William Watson: Liberals promise to raise income you’re allowed to earn before paying tax for basic needs — except if you’re rich | Financial Post

We have now reached the point at which everything is a gift from the government. Even when the government declines to tax you, that is not your right, it is the government’s gift.

Consider the Liberals’ promise to raise the “Basic Personal Amount,” the income you’re allowed to earn without having to pay any income tax on it at all. They propose to raise it from its current value of $12,069 to $15,000. (How did it come to be a strange number like $12,069? It’s indexed to inflation and inflation isn’t especially neat. Maybe the Bank of Canada could work on its tidiness.)

Why do we have a Basic Personal Amount (BPA)? The Liberal backgrounder explains that “to help every Canadian cover their most basic needs, no tax is collected on a certain amount someone earns.” That principle goes back several hundred years in the theory of taxation. In most such theories, tax should be levied only on discretionary income, that is, income you have some choice about spending. But we all have basic needs. Even rich people have to eat a certain number of calories per day, put some sort of roof over their head, brush their teeth (or hire someone to brush their teeth for them) and so on. It wouldn’t be right to tax income needed to procure these essentials. But it wouldn’t be right for everybody because everybody — rich or poor, young or old — has basic human needs.

So having a slice of income the government doesn’t touch makes perfect sense. And makes perfect sense for everyone, because everyone has these basic needs. But the Liberals don’t agree. They promise to recognize the basic needs of everyone making up to $147,667 a year but beyond that they will claw back the increase in the BPA so that people making more than $210,371 a year only get the old $12,069 BPA, not the new $15,000 BPA everyone else will get.

So people lower down the income scale will get a higher basic allowance — to cover “their most basic needs,” remember — while people higher up will have to do with the existing allowance. Do they actually have lower basic needs? A lot of the rich people you see on the society pages do look very slim, some even dangerously slim. Maybe they get by on fewer calories than the rest of us. Maybe their basic needs really are lower.

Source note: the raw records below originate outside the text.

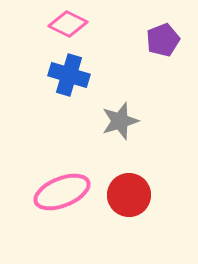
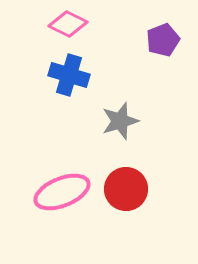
red circle: moved 3 px left, 6 px up
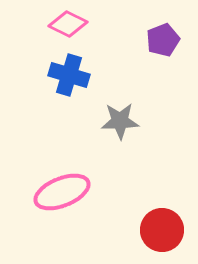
gray star: rotated 15 degrees clockwise
red circle: moved 36 px right, 41 px down
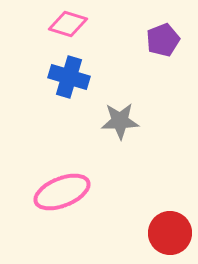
pink diamond: rotated 9 degrees counterclockwise
blue cross: moved 2 px down
red circle: moved 8 px right, 3 px down
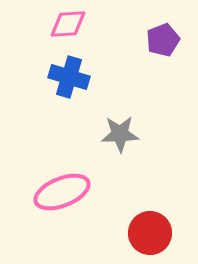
pink diamond: rotated 21 degrees counterclockwise
gray star: moved 13 px down
red circle: moved 20 px left
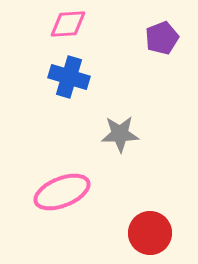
purple pentagon: moved 1 px left, 2 px up
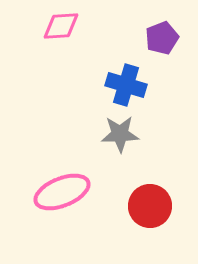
pink diamond: moved 7 px left, 2 px down
blue cross: moved 57 px right, 8 px down
red circle: moved 27 px up
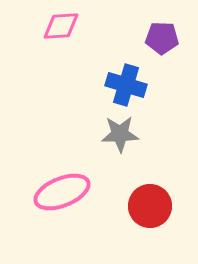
purple pentagon: rotated 24 degrees clockwise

The Liberal backgrounder isn’t very explicit about why they claw back the BPA. It only says it’s to make sure “the top one per cent don’t get any additional benefit.” Here’s where the idea of everything being a gift of the government comes in. If you shelter a dollar of a rich person’s income from tax — even for the purpose of allowing essential human expenditures — that will reduce the rich person’s taxes by a larger dollar amount than sheltering a dollar of a poorer person’s income from tax would do. Why is that? Because the rich person pays a higher rate of tax than the poor person. So sheltering even basic needs does provide a bigger tax reduction to rich people than poor people.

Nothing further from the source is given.